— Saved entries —
■ ■ ■ ■ ■

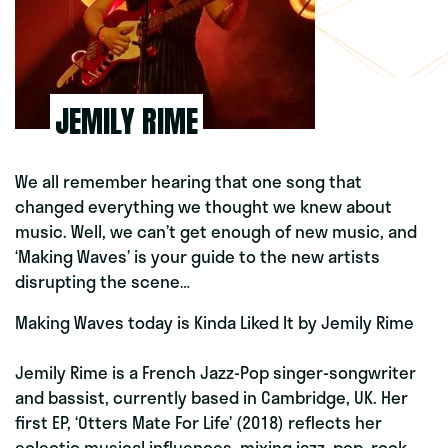
JEMILY RIME
We all remember hearing that one song that
changed everything we thought we knew about
music. Well, we can’t get enough of new music, and
‘Making Waves’ is your guide to the new artists
disrupting the scene…
Making Waves today is Kinda Liked It
by
Jemily Rime
Jemily Rime is a French Jazz-Pop singer-songwriter
and bassist, currently based in Cambridge, UK. Her
first EP, ‘Otters Mate For Life’ (2018) reflects her
eclectic musical influences, mixing jazz, pop, rock,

■ ■ ■ ■ ■

The answer must be the line containing "Making Waves today is Kinda Liked It" and every line after it to the end of the data, each set down exactly.

— Result for this task —
Making Waves today is Kinda Liked It
by
Jemily Rime
Jemily Rime is a French Jazz-Pop singer-songwriter
and bassist, currently based in Cambridge, UK. Her
first EP, ‘Otters Mate For Life’ (2018) reflects her
eclectic musical influences, mixing jazz, pop, rock,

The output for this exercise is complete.